Nacer - Crecer - Metallica - Morir es el elocuente título de la biografía de la banda más exitosa de la historia del heavy metal, escrita por Paul Brannigan e Ian Winwood, que Malpaso Editores distribuyó hace poco en la Argentina. El libro, con tapa negra y letras negras (como se debe), repasa la historia del cuarteto hasta 1990, porque es la primera parte del recorrido.
Mientras los metaleros cruzan los dedos para que el coronavirus no se lleve puesta también la visita de Metallica a Buenos Aires, por gentileza de la editorial ofrecemos como adelanto el fragmento de la biografía en el que se narra el primer encuentro entre James Hetfield y Lars Ulrich. Y acá no hace falta dar vuelta la página.
El invierno de 1980 se abrió paso inexorablemente hacia la primavera y, una mañana, Ron McGovney llegó al instituto para descubrir a Hetfield vaciando la taquilla contigua a la suya. Desconcertado, le preguntó a su amigo qué hacía. Hetfield le contestó que su madre acababa de fallecer, y que su hermana y él debían dejar Downey para mudarse con David Hale y su esposa Lorraine a Brea, a unos 25 kilómetros al este.

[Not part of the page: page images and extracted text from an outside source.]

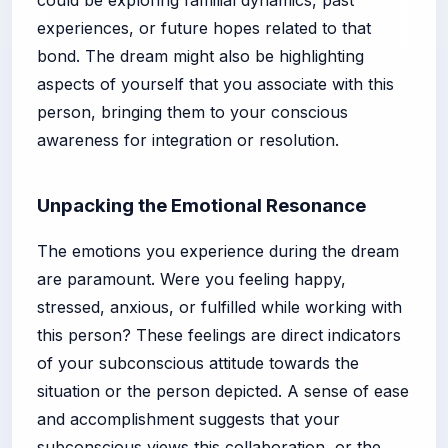
experiences, or future hopes related to that
bond. The dream might also be highlighting
aspects of yourself that you associate with this
person, bringing them to your conscious
awareness for integration or resolution.
Unpacking the Emotional Resonance
The emotions you experience during the dream
are paramount. Were you feeling happy,
stressed, anxious, or fulfilled while working with
this person? These feelings are direct indicators
of your subconscious attitude towards the
situation or the person depicted. A sense of ease
and accomplishment suggests that your
subconscious views this collaboration, or the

La salud de Cynthia Hetfield llevaba años deteriorándose. Pero, debido a que la ciencia cristiana prohibía recibir atención médica, ella había rechazado cualquier diagnóstico o tratamiento. El 19 de febrero de 1980, a apenas un mes de su cincuenta cumpleaños, Cynthia murió. De acuerdo con los preceptos de su religión, no se celebró ningún funeral, lo que impidió que los hijos iniciasen un proceso de duelo con el que asimilar la pérdida.
«Vimos marchitarse a mi madre —dice Hetfield—. Culpo en gran medida al desasosiego por el divorcio y a las tensiones. Fue muy traumático. Mi padre se llevó consigo el negocio, así que ella se quedó sin nada y tenía que mantenernos. Mi hermana y yo nos mirábamos, sin decir nada. Era una trampa sin salida, porque éramos conscientes de la enfermedad y de que, por supuesto, iba a empeorar. Estábamos atrapados en una cárcel en esa situación. No podíamos decir nada. Mis hermanos (y ellos eran lo suficientemente mayores para entender las cosas) llegaron al final y dijeron: “Aquí hay algo que va muy mal y hay que conseguir ayuda”. Pero para entonces ya era demasiado tarde.»
«No teníamos ni idea —confesaba McGovney—. Estuvo desaparecido como diez días, y pensamos que se habría ido de vacaciones. Cuando nos contó que su madre había muerto, nos quedamos sin palabras.»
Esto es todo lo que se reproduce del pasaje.